Online Safety Bill enters parliament

Online Safety Bill enters parliament

A bill aiming to protect internet users from scams and hold tech giants to account is one step closer to becoming law after being introduced to parliament.

The Online Safety Bill will be read in the House of Commons today (March 17), nearly a year after the first draft was published.

It requires social media platforms, search engines and other apps and websites to protect children and tackle illegal activity, all while maintaining freedom of speech.

Ofcom, the industry regulator, will also be given the power to fine companies up to 10 per cent of their annual global turnover if they do not comply with the laws. 

In a statement today, the government said the bill will “strengthen people’s rights to express themselves freely online”, while protecting journalism and democratic political debate on the platforms.

Low-risk tech and non-tech businesses with an online presence will be excluded from the bill, as will all news content.

Nadine Dorries, digital secretary, said the internet has transformed our lives for the better, but tech firms have not been held to account when harm, abuse and criminal behaviour have ‘run riot’ on their platforms. 

“If we fail to act, we risk sacrificing the wellbeing and innocence of countless generations of children to the power of unchecked algorithms,” she said.

“Since taking on the job I have listened to people in politics, wider society and industry and strengthened the bill, so that we can achieve our central aim: to make the UK the safest place to go online.”

Dame Melanie Dawes, chief executive of Ofcom, said today marks an “important step” towards creating a safer life online for the UK’s children and adults. 
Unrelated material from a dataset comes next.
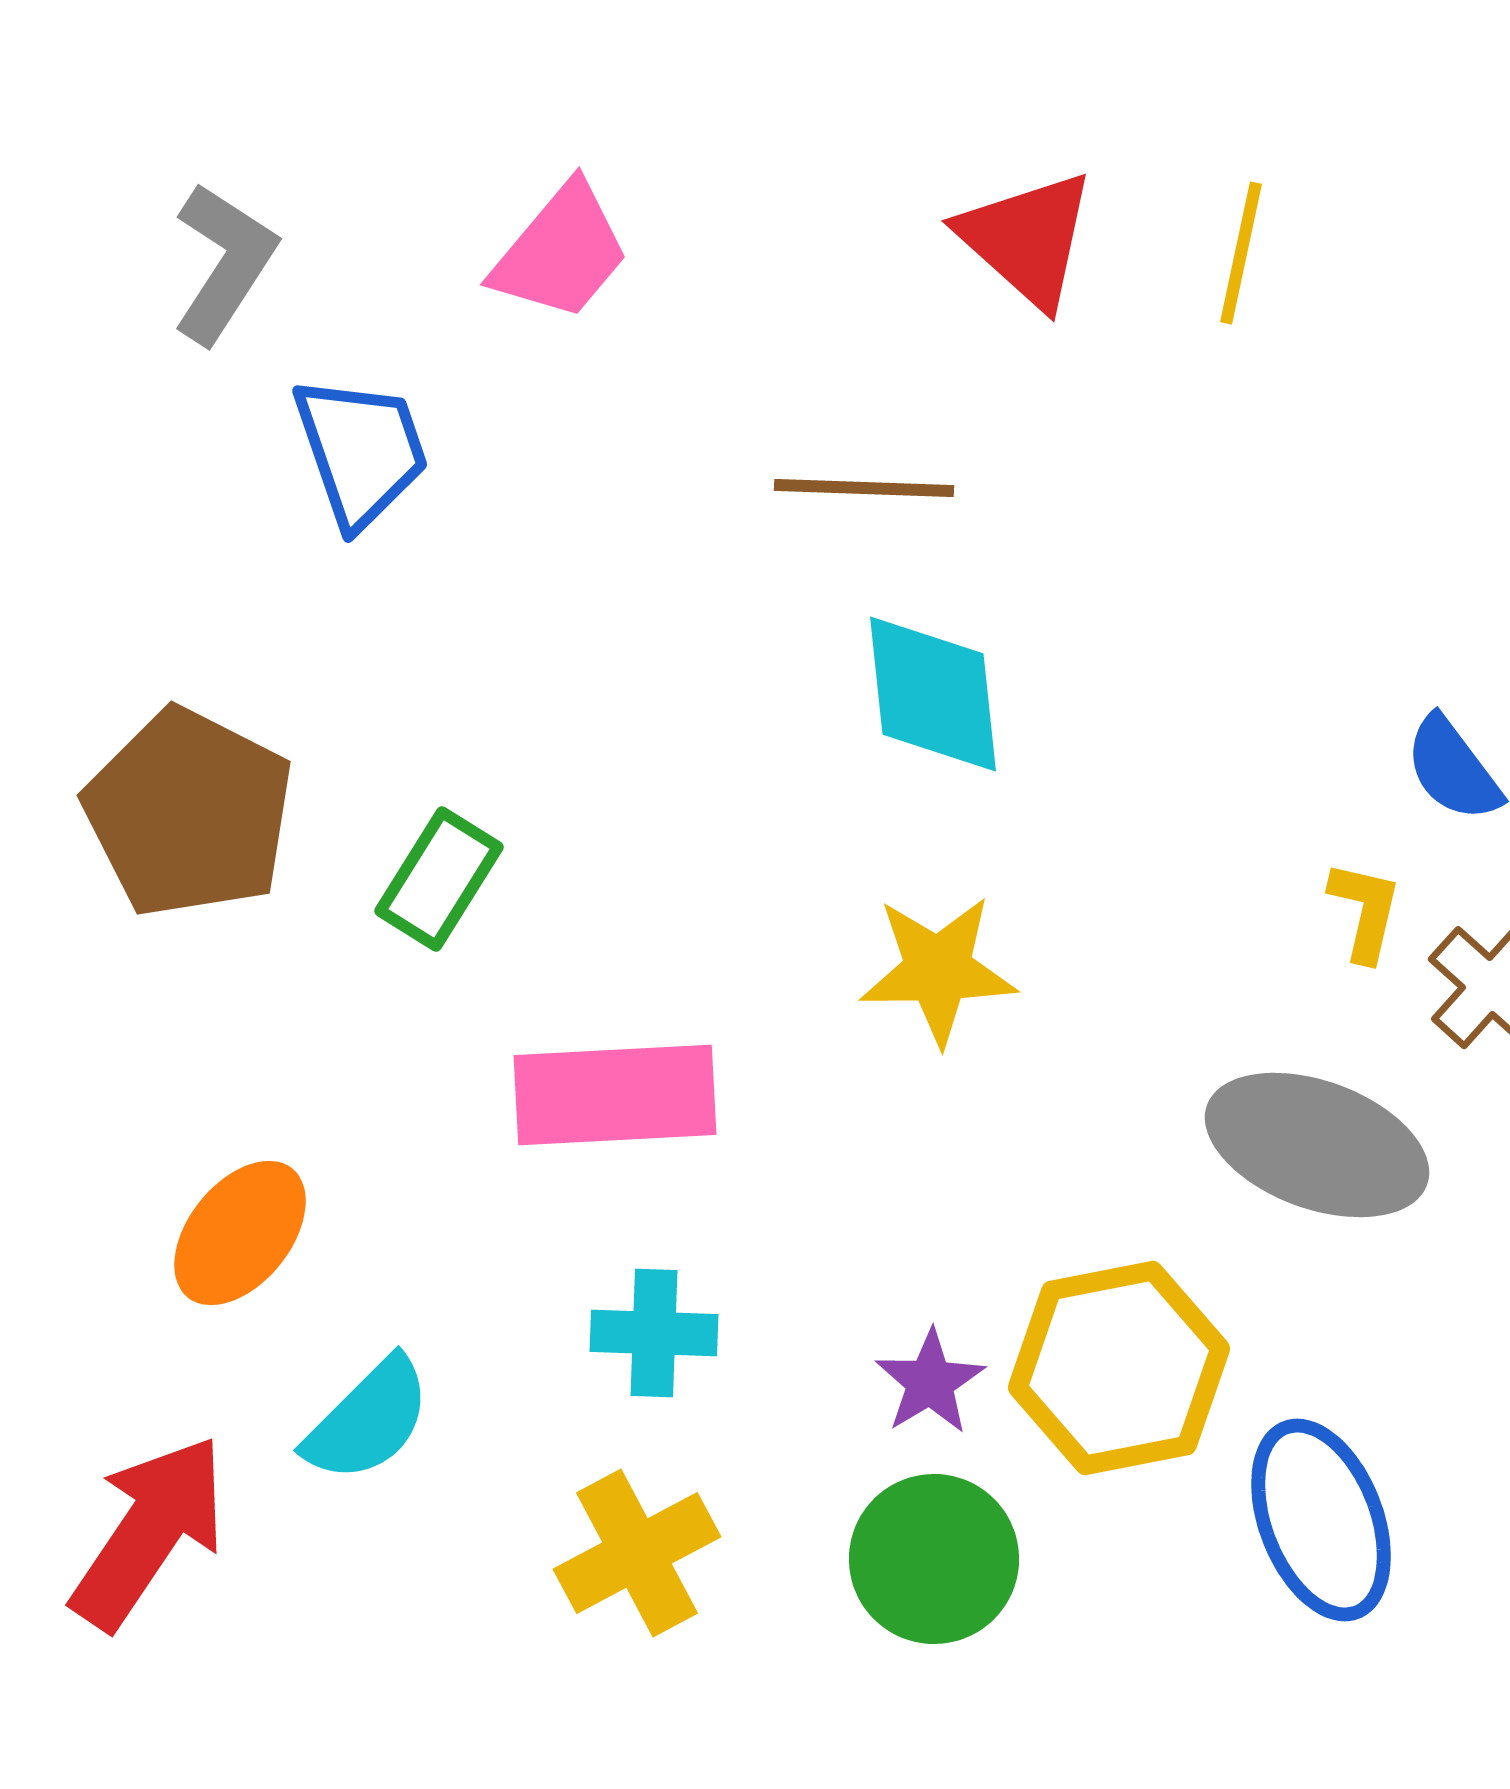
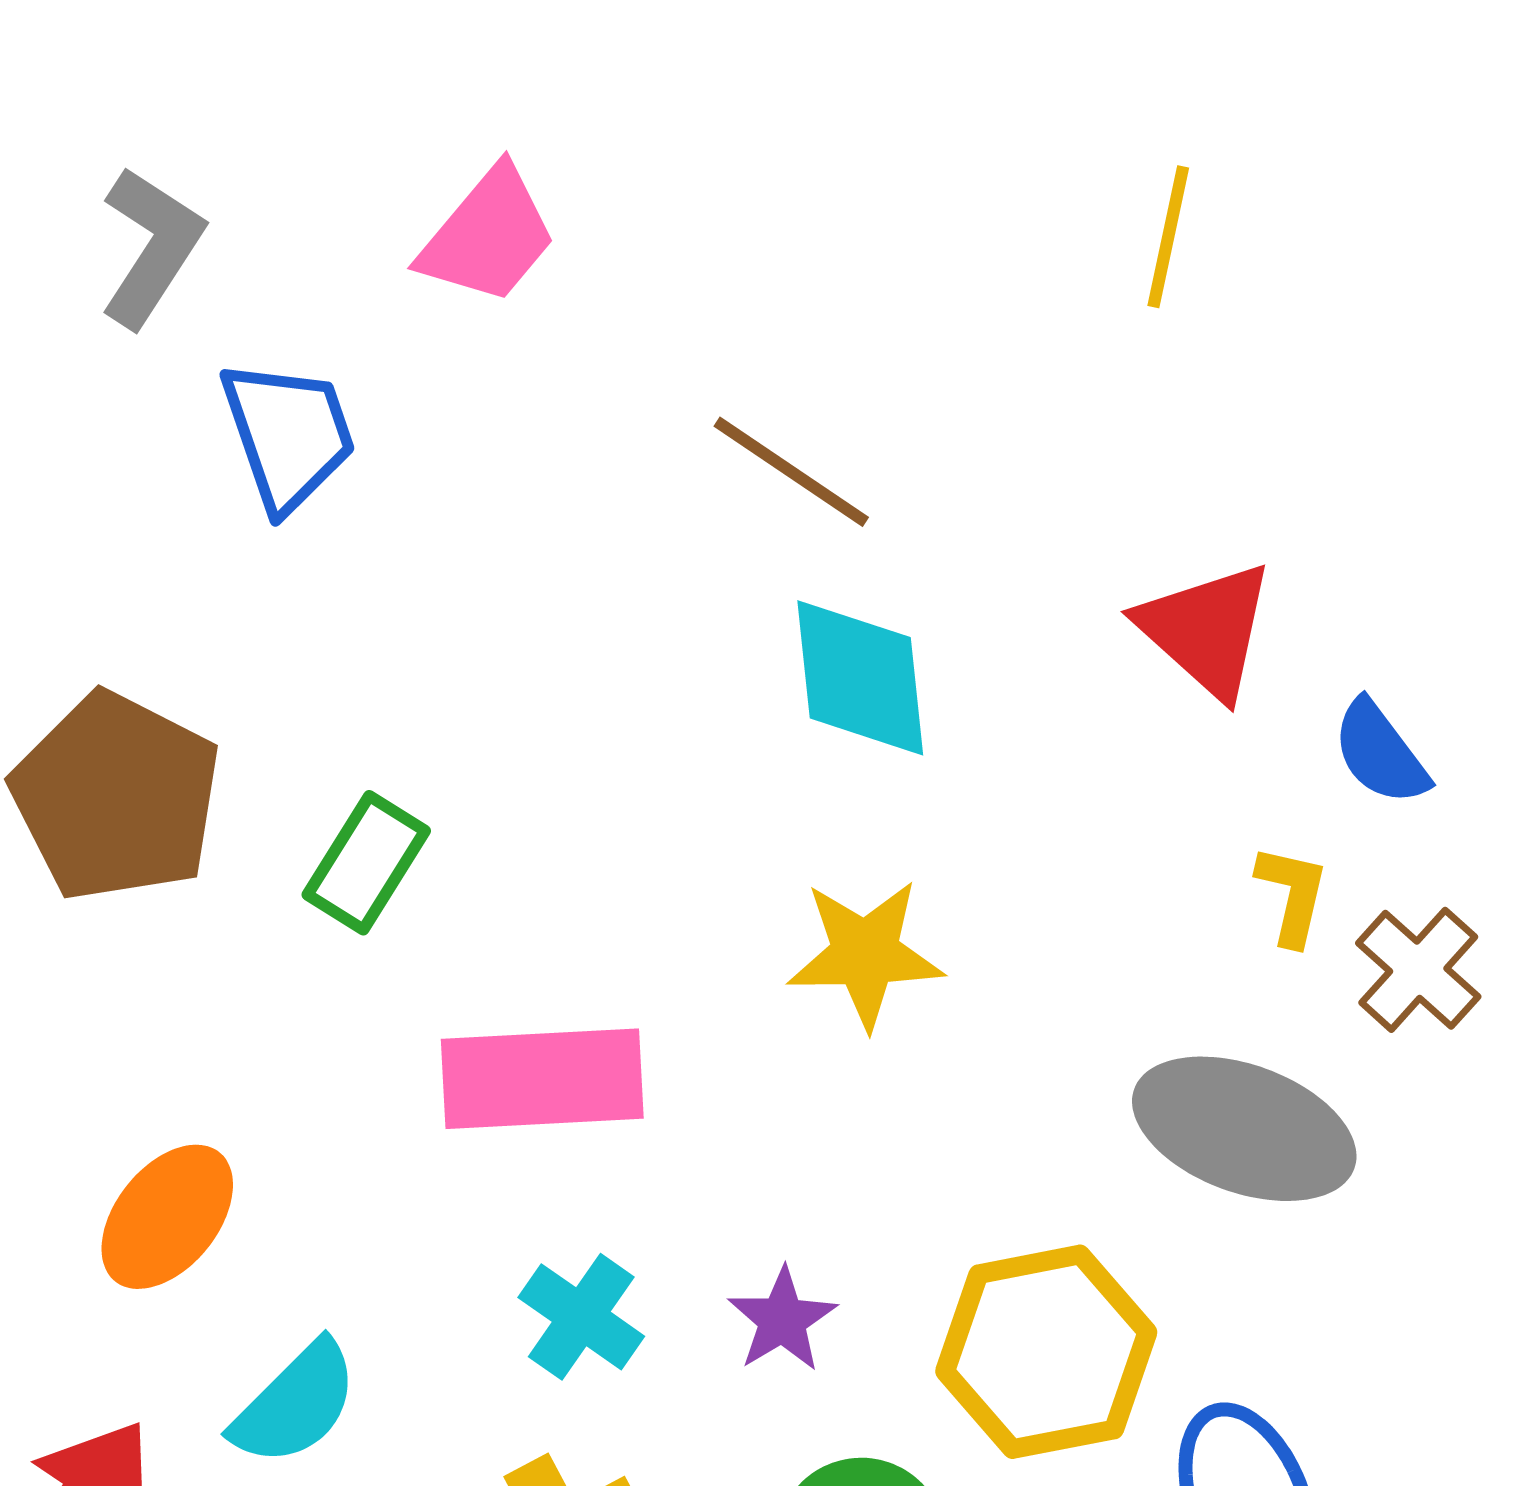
red triangle: (1027, 239) -> (1206, 630), moved
brown line: (864, 488) -> (791, 472), turned 32
cyan cross: (654, 1333) -> (581, 1317), turned 33
purple star: (930, 1382) -> (782, 1320), moved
“Our research shows the need for rules that protect users from serious harm, but which also value the great things about being online, including freedom of expression.”

However, some concerns about the bill have been raised by members of parliament.

Stephen Timms, chair of the work and pensions committee, wrote to the prime minister last November to question what discussions the government has had with the Financial Conduct Authority in response to concerns that the regulator does not have the enforcement power it needs.

In his reply, published last week (March 7), prime minister Boris Johnston said the government has fully engaged with the regulator in the development of the bill, and HM Treasury is supporting the FCA’s work to ensure online platforms comply with UK financial promotions rules.

“[HM Treasury] welcomes further engagement with the FCA in this area.

“The government remains deeply concerned about the impact of fraudulent advertising and we are determined to tackle it head-one.”


The bill has been updated a number of times since the first draft was published in May 2021.